**Input data**
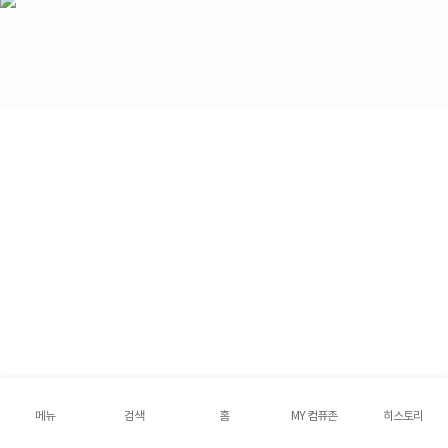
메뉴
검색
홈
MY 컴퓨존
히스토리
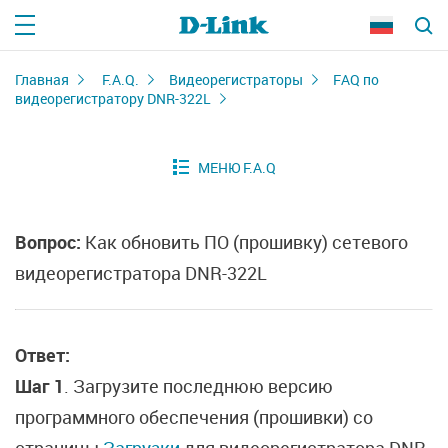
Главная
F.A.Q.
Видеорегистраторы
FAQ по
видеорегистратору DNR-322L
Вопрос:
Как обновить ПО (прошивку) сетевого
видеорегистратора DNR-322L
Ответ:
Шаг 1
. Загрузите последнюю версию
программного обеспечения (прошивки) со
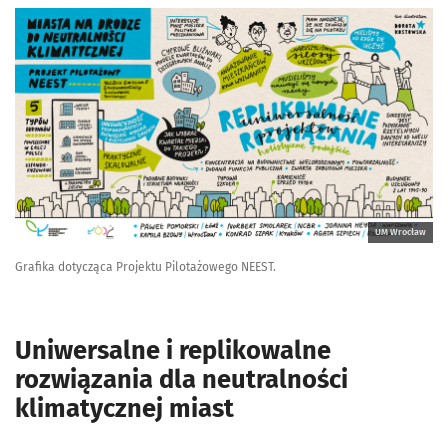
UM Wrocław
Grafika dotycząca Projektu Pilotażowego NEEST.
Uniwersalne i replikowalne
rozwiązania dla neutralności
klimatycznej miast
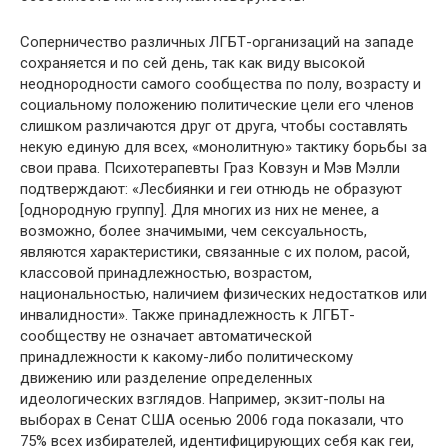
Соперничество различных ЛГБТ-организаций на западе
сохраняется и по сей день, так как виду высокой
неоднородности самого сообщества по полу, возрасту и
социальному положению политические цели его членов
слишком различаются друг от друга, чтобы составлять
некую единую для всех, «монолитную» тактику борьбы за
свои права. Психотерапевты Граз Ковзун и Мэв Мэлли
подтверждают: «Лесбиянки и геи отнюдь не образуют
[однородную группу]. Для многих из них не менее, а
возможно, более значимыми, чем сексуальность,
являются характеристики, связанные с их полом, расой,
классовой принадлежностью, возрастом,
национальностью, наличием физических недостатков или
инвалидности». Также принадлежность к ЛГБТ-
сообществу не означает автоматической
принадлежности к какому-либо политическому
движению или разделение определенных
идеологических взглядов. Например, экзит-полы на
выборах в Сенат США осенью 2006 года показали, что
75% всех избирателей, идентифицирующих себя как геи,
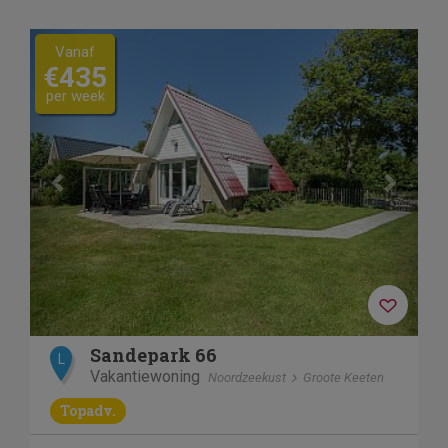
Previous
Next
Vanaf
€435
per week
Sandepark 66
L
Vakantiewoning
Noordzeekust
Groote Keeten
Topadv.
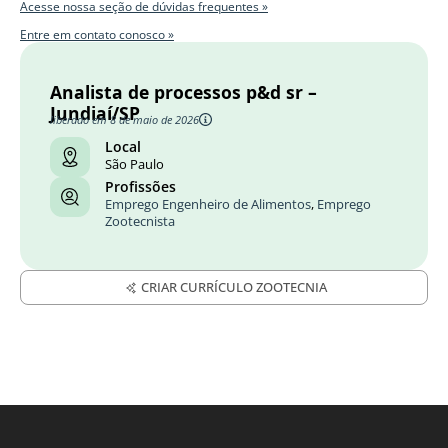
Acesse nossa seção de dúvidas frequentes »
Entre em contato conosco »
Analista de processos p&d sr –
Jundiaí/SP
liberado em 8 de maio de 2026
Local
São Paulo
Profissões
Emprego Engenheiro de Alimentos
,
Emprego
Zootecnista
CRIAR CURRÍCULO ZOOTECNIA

**What needs to be done**
Write out all the records exactly, omitting the images.

**Solution**
메뉴
검색
홈
MY 컴퓨존
히스토리
Главная
F.A.Q.
Видеорегистраторы
FAQ по
видеорегистратору DNR-322L
Вопрос:
Как обновить ПО (прошивку) сетевого
видеорегистратора DNR-322L
Ответ:
Шаг 1
. Загрузите последнюю версию
программного обеспечения (прошивки) со
UM Wrocław
Grafika dotycząca Projektu Pilotażowego NEEST.
Uniwersalne i replikowalne
rozwiązania dla neutralności
klimatycznej miast
Соперничество различных ЛГБТ-организаций на западе
сохраняется и по сей день, так как виду высокой
неоднородности самого сообщества по полу, возрасту и
социальному положению политические цели его членов
слишком различаются друг от друга, чтобы составлять
некую единую для всех, «монолитную» тактику борьбы за
свои права. Психотерапевты Граз Ковзун и Мэв Мэлли
подтверждают: «Лесбиянки и геи отнюдь не образуют
[однородную группу]. Для многих из них не менее, а
возможно, более значимыми, чем сексуальность,
являются характеристики, связанные с их полом, расой,
классовой принадлежностью, возрастом,
национальностью, наличием физических недостатков или
инвалидности». Также принадлежность к ЛГБТ-
сообществу не означает автоматической
принадлежности к какому-либо политическому
движению или разделение определенных
идеологических взглядов. Например, экзит-полы на
выборах в Сенат США осенью 2006 года показали, что
75% всех избирателей, идентифицирующих себя как геи,
Previous
Next
Vanaf
€435
per week
Sandepark 66
L
Vakantiewoning
Noordzeekust
Groote Keeten
Topadv.
Acesse nossa seção de dúvidas frequentes »
Entre em contato conosco »
Analista de processos p&d sr –
Jundiaí/SP
liberado em 8 de maio de 2026
Local
São Paulo
Profissões
Emprego Engenheiro de Alimentos
,
Emprego
Zootecnista
CRIAR CURRÍCULO ZOOTECNIA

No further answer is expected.